The Last of the High Kings

by Kate Thompson
read by Marcella Riordan

Clipper Audiobooks, 2009. 5 hours, 52 minutes.
Review written December 7, 2024, from a library eaudiobook.
Starred Review

I’ve been meaning to listen to this book ever since I listened to The New Policeman back in 2011. But in those days, I listened to audiobooks on CD and never as eaudiobooks, but that was the only version the library had of this sequel. I’d been so taken with the Irish music mixed into The New Policeman audiobook that I wasn’t going to settle for reading it in print.

Well, sadly The Last of the High Kings doesn’t have any Irish music in the audiobook, though it does include the delightful Irish accent of the narrator. We’ve got the same main character, J. J. Liddy, but fifteen years have passed since he first visited Tir na nOg, and now he’s a father with a family.

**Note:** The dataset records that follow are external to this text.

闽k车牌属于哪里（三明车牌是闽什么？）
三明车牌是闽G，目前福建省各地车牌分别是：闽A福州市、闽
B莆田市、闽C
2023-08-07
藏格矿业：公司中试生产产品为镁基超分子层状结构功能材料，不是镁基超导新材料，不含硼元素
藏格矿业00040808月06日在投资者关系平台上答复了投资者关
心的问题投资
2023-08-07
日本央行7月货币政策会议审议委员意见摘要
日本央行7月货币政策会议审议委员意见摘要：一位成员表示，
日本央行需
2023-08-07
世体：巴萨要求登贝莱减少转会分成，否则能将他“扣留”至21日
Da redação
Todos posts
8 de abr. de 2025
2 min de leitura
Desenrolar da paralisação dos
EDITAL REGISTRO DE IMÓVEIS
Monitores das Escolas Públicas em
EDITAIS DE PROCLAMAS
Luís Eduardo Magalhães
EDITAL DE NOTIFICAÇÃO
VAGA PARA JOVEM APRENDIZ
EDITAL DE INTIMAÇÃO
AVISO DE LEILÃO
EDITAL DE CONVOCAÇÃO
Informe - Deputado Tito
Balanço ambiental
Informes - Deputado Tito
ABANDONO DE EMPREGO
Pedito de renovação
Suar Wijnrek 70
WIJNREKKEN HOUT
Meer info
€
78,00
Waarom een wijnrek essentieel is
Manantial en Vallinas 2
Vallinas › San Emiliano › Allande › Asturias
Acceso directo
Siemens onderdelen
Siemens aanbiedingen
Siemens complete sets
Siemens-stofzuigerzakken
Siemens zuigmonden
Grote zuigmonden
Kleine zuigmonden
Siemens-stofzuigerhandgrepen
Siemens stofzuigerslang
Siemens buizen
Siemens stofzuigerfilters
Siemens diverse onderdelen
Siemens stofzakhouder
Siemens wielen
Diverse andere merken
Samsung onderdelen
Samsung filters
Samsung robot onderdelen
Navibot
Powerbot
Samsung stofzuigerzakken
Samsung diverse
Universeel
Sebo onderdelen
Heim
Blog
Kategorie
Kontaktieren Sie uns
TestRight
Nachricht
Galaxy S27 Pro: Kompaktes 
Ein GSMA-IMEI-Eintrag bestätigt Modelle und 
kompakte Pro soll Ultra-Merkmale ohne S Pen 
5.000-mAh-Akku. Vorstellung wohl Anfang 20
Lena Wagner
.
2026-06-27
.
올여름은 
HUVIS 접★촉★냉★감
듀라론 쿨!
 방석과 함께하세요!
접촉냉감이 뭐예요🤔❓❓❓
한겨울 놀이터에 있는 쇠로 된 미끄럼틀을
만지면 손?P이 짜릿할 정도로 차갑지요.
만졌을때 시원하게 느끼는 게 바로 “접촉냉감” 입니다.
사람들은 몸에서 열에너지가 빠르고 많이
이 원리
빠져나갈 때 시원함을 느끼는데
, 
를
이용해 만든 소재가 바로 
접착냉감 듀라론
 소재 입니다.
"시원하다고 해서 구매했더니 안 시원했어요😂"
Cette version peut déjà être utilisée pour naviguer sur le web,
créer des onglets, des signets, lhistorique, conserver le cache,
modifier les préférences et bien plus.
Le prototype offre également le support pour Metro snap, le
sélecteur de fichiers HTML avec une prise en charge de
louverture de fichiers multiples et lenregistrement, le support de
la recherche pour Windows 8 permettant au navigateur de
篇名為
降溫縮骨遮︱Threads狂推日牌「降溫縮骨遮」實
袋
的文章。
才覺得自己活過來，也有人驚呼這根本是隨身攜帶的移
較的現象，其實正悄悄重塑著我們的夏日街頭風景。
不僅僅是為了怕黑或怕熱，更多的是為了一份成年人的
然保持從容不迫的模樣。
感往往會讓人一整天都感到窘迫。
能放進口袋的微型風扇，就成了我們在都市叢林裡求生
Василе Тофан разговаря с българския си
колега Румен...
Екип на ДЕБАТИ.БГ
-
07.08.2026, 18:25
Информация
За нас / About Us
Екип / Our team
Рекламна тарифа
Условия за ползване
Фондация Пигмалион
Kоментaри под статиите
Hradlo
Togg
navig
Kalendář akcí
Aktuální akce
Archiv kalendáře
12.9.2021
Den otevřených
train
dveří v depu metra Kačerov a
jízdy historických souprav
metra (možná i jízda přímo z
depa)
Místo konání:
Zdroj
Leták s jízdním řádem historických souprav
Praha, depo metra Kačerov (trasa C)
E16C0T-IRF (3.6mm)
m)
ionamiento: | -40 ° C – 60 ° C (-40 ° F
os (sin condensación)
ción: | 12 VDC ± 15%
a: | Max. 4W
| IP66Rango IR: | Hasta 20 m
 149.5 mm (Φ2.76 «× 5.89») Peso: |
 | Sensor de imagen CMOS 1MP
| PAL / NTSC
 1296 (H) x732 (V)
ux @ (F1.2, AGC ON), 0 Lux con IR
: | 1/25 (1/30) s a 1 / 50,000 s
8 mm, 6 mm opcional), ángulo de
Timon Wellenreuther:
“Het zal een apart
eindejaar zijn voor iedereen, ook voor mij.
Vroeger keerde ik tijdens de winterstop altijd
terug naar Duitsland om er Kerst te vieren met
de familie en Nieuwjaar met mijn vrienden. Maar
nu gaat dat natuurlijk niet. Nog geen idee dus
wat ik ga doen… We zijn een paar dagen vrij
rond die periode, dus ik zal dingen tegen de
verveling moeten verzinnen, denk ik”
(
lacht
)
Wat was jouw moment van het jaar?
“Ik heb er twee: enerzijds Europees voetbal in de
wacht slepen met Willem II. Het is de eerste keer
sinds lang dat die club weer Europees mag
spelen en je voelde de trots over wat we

And his eleven-year-old daughter Jenny never wants to stay indoors and can’t seem to follow directions. She can see and talk with the ghost who guards the ancient beacon at the top of the hill. She laughs when he thwarts archaeologists from digging into it. But she can also talk with the pooka who masquerades as a goat, who also seems to have designs on the old beacon.

Meanwhile, their old neighbor Mikey says he’s the last of the High Kings of Ireland. He wants to visit the top of the mountain one last time – maybe by helicopter? J. J.’s too distracted to make it happen, but his son Donal tries to see what he can do.

And those are the bare bones of what’s going on, but we’ve got more Irish magic and ultimately the fate of the world depending on some cleverness. But I especially like that the entire Liddy family gets involved in the magic that happens in this book. And there’s plenty of music and dancing.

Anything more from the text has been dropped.